U.S. considered taking fields during '73 Arab oil embargo

LONDON — LONDON - The U.S. government seriously contemplated using military force to seize oil fields in the Middle East during the Arab oil embargo of 30 years ago, according to a declassified British government document made public yesterday.

The top-secret document reveals that the U.S. government, under President Richard M. Nixon, was prepared to act more aggressively than previously thought if tensions between Israel and its Arab neighbors continued to escalate after the October 1973 Middle East war or if the oil embargo did not abate. In fact, the embargo did dwindle, by March 1974.


If this "dark scenario" played out, the British memorandum continued, the United States would consider launching airborne troops to seize oil fields in Saudi Arabia, Kuwait and Abu Dhabi. The use of military force would be a measure of "last resort," the document said.

At the time, Defense Secretary James R. Schlesinger delivered the warning to the British ambassador in Washington, Lord Cromer, the documents show. Lord Cromer quoted Schlesinger as saying that "it was no longer obvious to him that the United States could not use force."


The seizure of the oil fields was "the possibility uppermost in American thinking when they refer to the use of force," the intelligence memo said. This "has been reflected, we believe, in their contingency planning."

The potential for conflict was taken so seriously by British intelligence that it wrote a report assessing the situation and listing the likeliest scenarios for the use of force and their consequences. The report, dated Dec. 12, 1973, was titled "U.K. Eyes Alpha" and was sent to Prime Minister Edward Heath, a Conservative, by Percy Cradock, head of Britain's Joint Intelligence Committee.

The memorandum was one of hundreds of documents released by Britain's National Archives under a law that makes government papers public after 30 years.

The exchange between Schlesinger and Lord Cromer came after the three-week war between Israel and Egypt and Syria in October 1973. Arab members of the Organization of Petroleum Exporting Countries imposed the embargo to try to pressure the United States and other Western nations to force Israel to withdraw from Arab land.

The oil embargo lasted almost six months. It led to sharp increases in the price of fuel and long lines at gasoline stations, and it prompted Washington to question its reliance on Arab oil in a region long known for its instability and insularity.

As recounted by Lord Cromer, Schlesinger said the United States was unwilling to abide threats by "underdeveloped, underpopulated" countries.

The documents did not rule out the possibility that Washington would consider pre-emptive strikes if Arab governments, "elated by the success of the oil weapon," began issuing greater demands. "The U.S. government might consider that it could not tolerate a situation in which the U.S. and its allies were in effect at the mercy of a small group of unreasonable countries."

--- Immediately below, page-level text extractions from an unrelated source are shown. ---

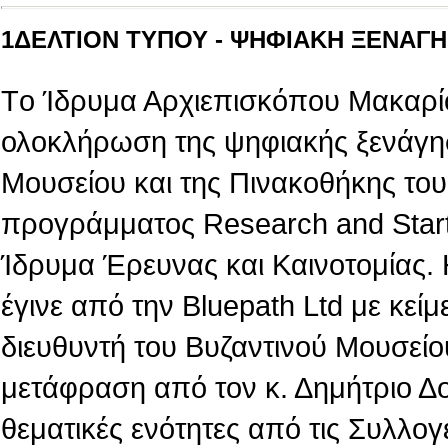
1ΔΕΛΤΙΟΝ ΤΥΠΟΥ - ΨΗΦΙΑΚΗ ΞΕΝΑΓΗΣ
Tο Ίδρυμα Αρχιεπισκόπου Μακαρίο
ολοκλήρωση της ψηφιακής ξενάγη
Μουσείου και της Πινακοθήκης του,
προγράμματος Research and Star
Ίδρυμα Έρευνας και Καινοτομίας.
έγινε από την Βluepath Ltd με κεί
διευθυντή του Βυζαντινού Μουσείο
μετάφραση από τον κ. Δημήτριο Δ
θεματικές ενότητες από τις Συλλογ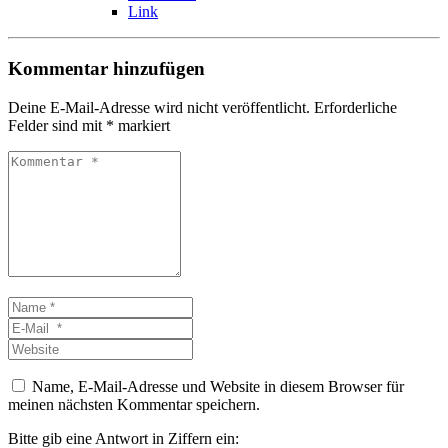
Link
Kommentar hinzufügen
Deine E-Mail-Adresse wird nicht veröffentlicht.
Erforderliche
Felder sind mit
*
markiert
Kommentar
*
Name
*
E-
Mail
Website
*
Name, E-Mail-Adresse und Website in diesem Browser für
meinen nächsten Kommentar speichern.
Bitte gib eine Antwort in Ziffern ein: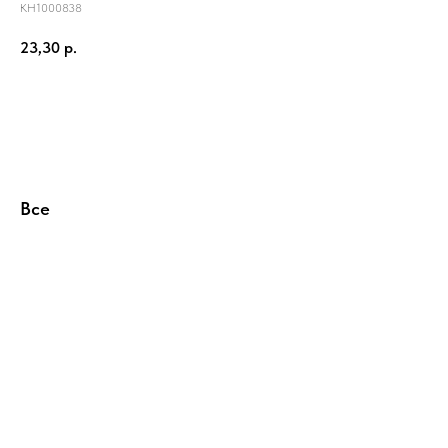
КН1000838
23,30
р.
Купить
Все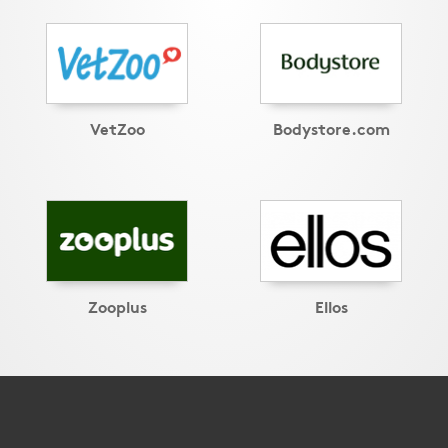
VetZoo
Bodystore.com
Zooplus
Ellos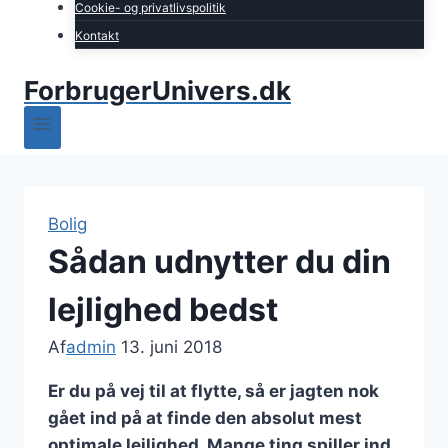
Cookie- og privatlivspolitik
Kontakt
ForbrugerUnivers.dk
Bolig
Sådan udnytter du din
lejlighed bedst
Af
admin
13. juni 2018
Er du på vej til at flytte, så er jagten nok
gået ind på at finde den absolut mest
optimale lejlighed. Mange ting spiller ind,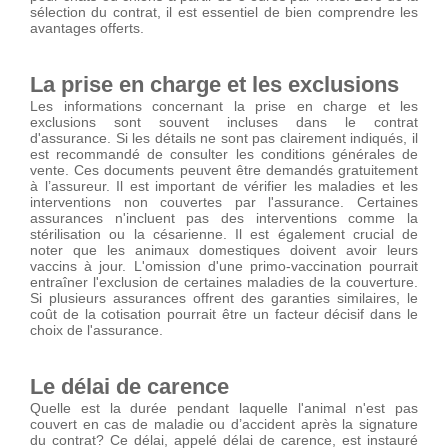
sélection du contrat, il est essentiel de bien comprendre les
avantages offerts.
La prise en charge et les exclusions
Les informations concernant la prise en charge et les
exclusions sont souvent incluses dans le contrat
d'assurance. Si les détails ne sont pas clairement indiqués, il
est recommandé de consulter les conditions générales de
vente. Ces documents peuvent être demandés gratuitement
à l’assureur. Il est important de vérifier les maladies et les
interventions non couvertes par l'assurance. Certaines
assurances n'incluent pas des interventions comme la
stérilisation ou la césarienne. Il est également crucial de
noter que les animaux domestiques doivent avoir leurs
vaccins à jour. L'omission d'une primo-vaccination pourrait
entraîner l'exclusion de certaines maladies de la couverture.
Si plusieurs assurances offrent des garanties similaires, le
coût de la cotisation pourrait être un facteur décisif dans le
choix de l'assurance.
Le délai de carence
Quelle est la durée pendant laquelle l'animal n'est pas
couvert en cas de maladie ou d’accident après la signature
du contrat? Ce délai, appelé délai de carence, est instauré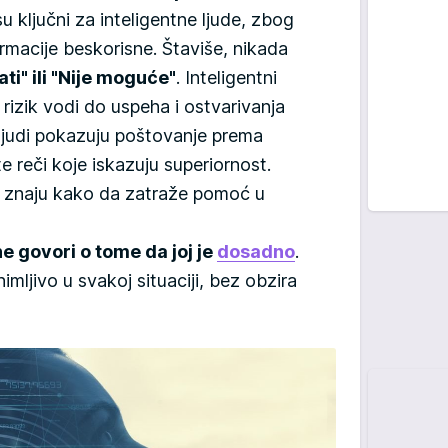
su ključni za inteligentne ljude, zbog
rmacije beskorisne. Štaviše, nikada
ati" ili "Nije moguće"
. Inteligentni
a rizik vodi do uspeha i ostvarivanja
i ljudi pokazuju poštovanje prema
e reči koje iskazuju superiornost.
pa znaju kako da zatraže pomoć u
e govori o tome da joj je
dosadno
.
ljivo u svakoj situaciji, bez obzira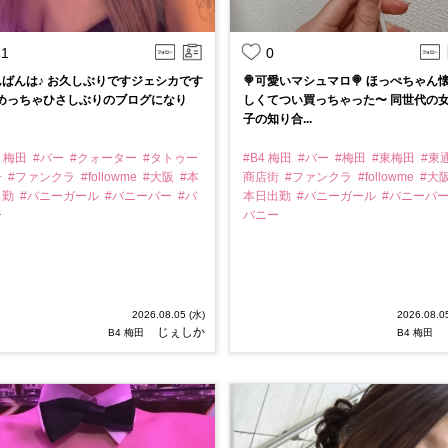
1
0
ばんは♪ お久しぶりですジェシカです
🍭‎可愛いマシュマロ🍭 ほっぺちゃん
‍♂️ めっちゃひさしぶりのブログになり
しくてつい買っちゃった〜 同世代の
子の知り合...
4 梅田
#バー
#クォーター
#タトゥー
#B4 梅田
#バー
#梅田
#東梅田
#東
子
#ファンクラ
#followme
#大阪
#本
商店街
#ファンクラ
#followme
#大
出勤
#バニーガール
#バニーバー
#バ
本日出勤
#バニーガール
#バニーバ
ー
バニー
2026.08.05 (水)
2026.08.0
じぇしか
B4 梅田
B4 梅田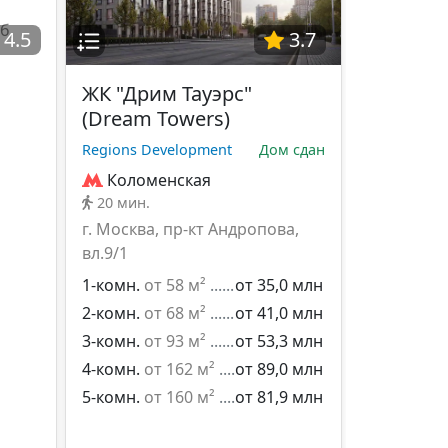
б,
4.5
3.7
ЖК "Дрим Тауэрс"
(Dream Towers)
Regions Development
Дом сдан
Коломенская
20 мин.
г. Москва, пр-кт Андропова,
вл.9/1
1-комн.
от 58 м²
от 35,0 млн
2-комн.
от 68 м²
от 41,0 млн
3-комн.
от 93 м²
от 53,3 млн
4-комн.
от 162 м²
от 89,0 млн
5-комн.
от 160 м²
от 81,9 млн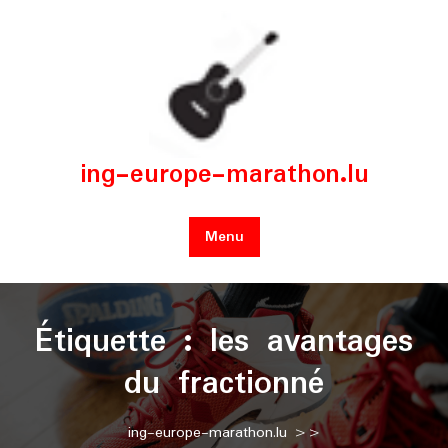
Skip
to
content
ing-europe-marathon.lu
Menu
Étiquette :
les avantages
du fractionné
ing-europe-marathon.lu
>>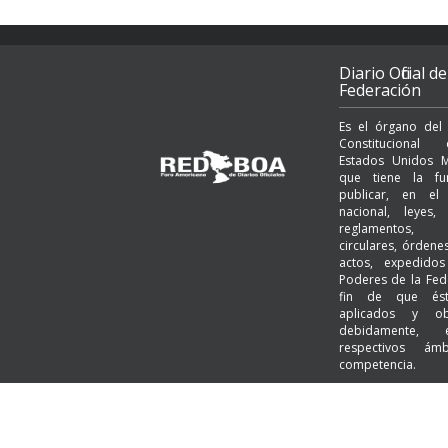
Diario Oficial de
Federación
Es el órgano del
Constituciona
Estados Unidos M
que tiene la fu
publicar, en el t
nacional, leyes, 
reglamentos, a
circulares, órden
actos, expedido
Poderes de la Fed
fin de que és
aplicados y ob
debidamente,
respectivos ám
competencia.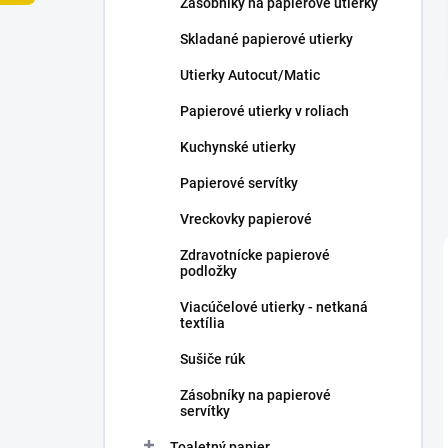
Zásobníky na papierové utierky
e
l
Skladané papierové utierky
Utierky Autocut/Matic
Papierové utierky v roliach
Kuchynské utierky
Papierové servítky
Vreckovky papierové
Zdravotnícke papierové
podložky
Viacúčelové utierky - netkaná
textília
Sušiče rúk
Zásobníky na papierové
servítky
Toaletný papier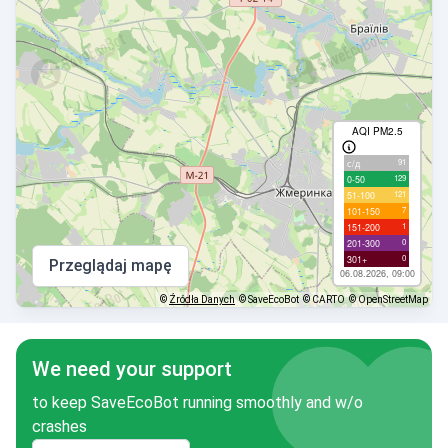
AQI PM2.5
91
с/д
129
0-50
121
51-100
7
101-150
1
151-200
0
201-300
0
301+
Przeglądaj mapę
06.08.2026, 09:00
©
Źródła Danych
© SaveEcoBot
© CARTO
© OpenStreetMap
We need your support
to keep SaveEcoBot running smoothly and w/o
crashes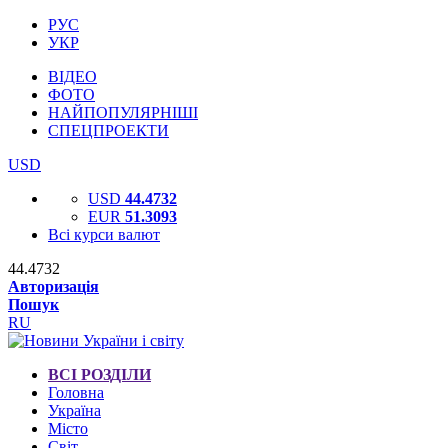
РУС
УКР
ВІДЕО
ФОТО
НАЙПОПУЛЯРНІШІ
СПЕЦПРОЕКТИ
USD
USD
44.4732
EUR
51.3093
Всі курси валют
44.4732
Авторизація
Пошук
RU
ВСІ РОЗДІЛИ
Головна
Україна
Місто
Світ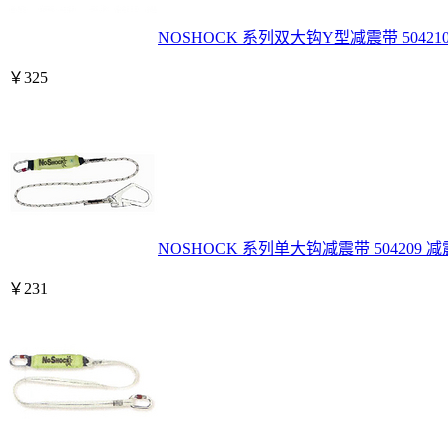
NOSHOCK 系列双大钩Y型减震带 5042
￥
325
NOSHOCK 系列单大钩减震带 504209
￥
231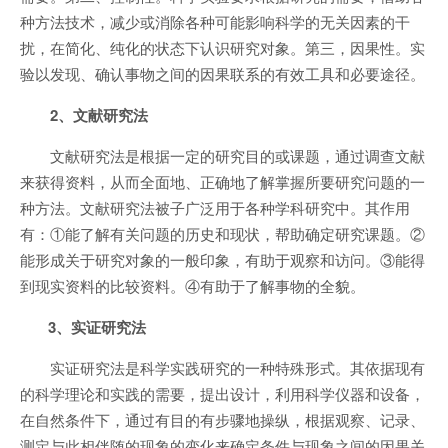
种方法技术，减少或消除各种可能影响科学的无关因素的干
扰，在简化、纯化的状态下认识研究对象。第三，因果性。实
验以发现、确认事物之间的因果联系的有效工具和必要途径。
2、文献研究法
文献研究法是根据一定的研究目的或课题，通过调查文献
来获得资料，从而全面地、正确地了解掌握所要研究问题的一
种方法。文献研究法被子广泛用于各种学科研究中。其作用
有：①能了解有关问题的历史和现状，帮助确定研究课题。②
能形成关于研究对象的一般印象，有助于观察和访问。③能得
到现实资料的比较资料。④有助于了解事物的全貌。
3、实证研究法
实证研究法是科学实践研究的一种特殊形式。其依据现有
的科学理论和实践的需要，提出设计，利用科学仪器和设备，
在自然条件下，通过有目的有步骤地操纵，根据观察、记录、
测定与此相伴随的现象的变化来确定条件与现象之间的因果关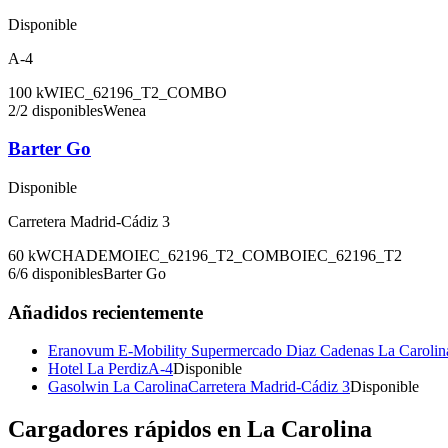
Disponible
A-4
100
kW
IEC_62196_T2_COMBO
2
/
2
disponibles
Wenea
Barter Go
Disponible
Carretera Madrid-Cádiz 3
60
kW
CHADEMO
IEC_62196_T2_COMBO
IEC_62196_T2
6
/
6
disponibles
Barter Go
Añadidos recientemente
Eranovum E-Mobility Supermercado Diaz Cadenas La Carolin
Hotel La Perdiz
A-4
Disponible
Gasolwin La Carolina
Carretera Madrid-Cádiz 3
Disponible
Cargadores rápidos en
La Carolina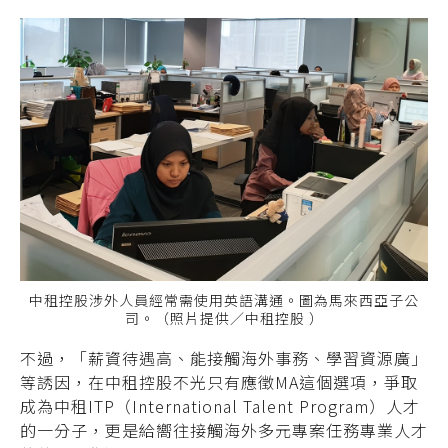
中租控股涉外人員經常需使用英語溝通。圖為馬來西亞子公
司。（照片提供／中租控股 ）
不過，「薪資待遇高、能接觸海外事務、學習資源廣」
等誘因，在中租控股不光只有應徵MA這個選項，爭取
成為中租ITP（International Talent Program）人才
的一分子，更是給嚮往接觸海外多元專案任務專業人才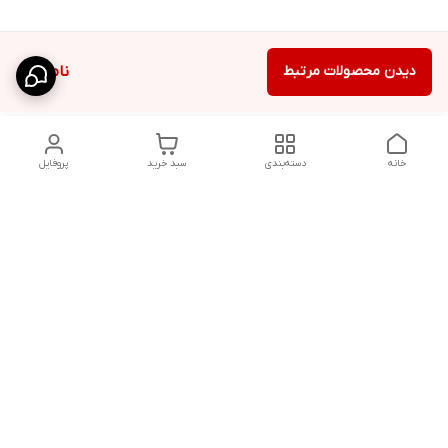
دیدن محصولات مرتبط
ناموجود
خانه
دسته‌بندی
سبد خرید
پروفایل
دسترسی سریع
شلوار بگ مردانه پارچه‌ای
استایل اولد مانی مردانه
راهنمای کامل ست کردن
اورجینال دیلم پلاس +
شلوارک مردانه در سال 202۶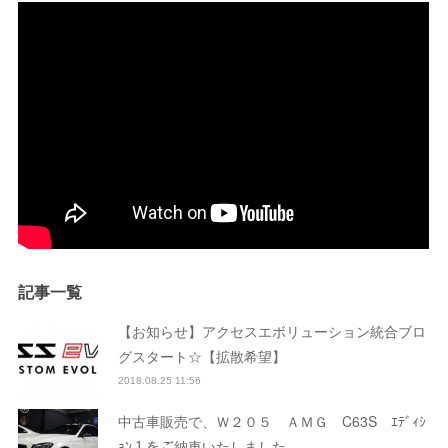
記事一覧
【お知らせ】アクセスエボリューション統合ブロ
グスタート☆【拡散希望】
2018.08.25 11:56
中古車販売で、Ｗ２０５ ＡＭＧ C63S ｴﾃﾞｨｼ
ｮﾝ１をご納車いたしました。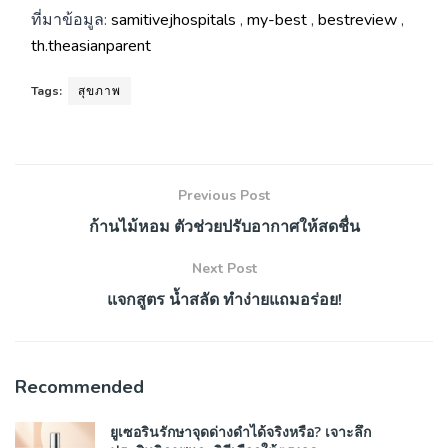
ที่มาข้อมูล:
samitivejhospitals
,
my-best
,
bestreview
,
th.theasianparent
Tags:
สุขภาพ
Previous Post
ก้านไม้หอม ตัวช่วยปรับอากาศให้สดชื่น
Next Post
แจกสูตร น้ำสลัด ทำง่ายแถมอร่อย!
Recommended
ยูเซอรินรักษาจุดด่างดำได้จริงหรือ? เจาะลึก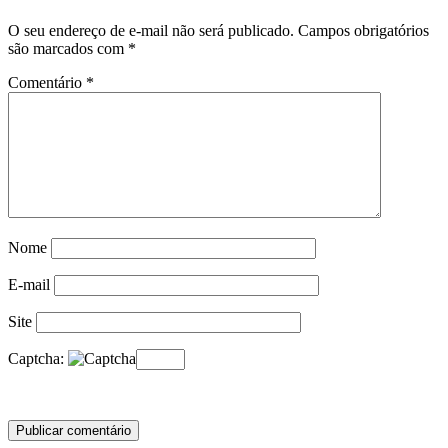
O seu endereço de e-mail não será publicado.
Campos obrigatórios
são marcados com
*
Comentário
*
Nome
E-mail
Site
Captcha:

As outlined, military action would be relatively straightforward; two brigades were seen as needed to seize the Saudi oil fields and one each for Kuwait and Abu Dhabi. In the case of Abu Dhabi, the Americans would perhaps ask for British military cooperation.


The greatest threat would arise in Kuwait, "where the Iraqis, with Soviet backing, might be tempted to intervene," the document stated.

The British warned in their assessment that any occupation of Saudi Arabia, Kuwait and Abu Dhabi might have to last 10 years. The use of force would also anger and alienate Arab countries and the Soviet Union, although a military confrontation with that country would be unlikely, the document said.

Discontent among Western allies was also noted as a possible consequence of military intervention. "Since the United States would probably claim to be acting for the benefit of the West as a whole and would expect the full support of allies, deep U.S.-European rifts could ensue," it said.

The oil embargo fizzled in March 1974, and Israel and Egypt later went on to sign a peace agreement.

A separate document, also just released, illustrated Heath's anger toward Nixon when the president failed to inform him that he was putting U.S. forces on a global nuclear alert during the war in the Middle East. Heath suggested that Nixon was attempting to deflect attention from Watergate.

"An American president in the Watergate position apparently prepared to go to such lengths at a moment's notice without consultation with his allies," Heath wrote, adding that there was no "military justification" for it at the time.


The alert was ordered after Soviet leader Leonid I. Brezhnev warned that he might send Soviet forces into the Middle East after Israeli forces crossed the Suez Canal. The Israelis eventually pulled out.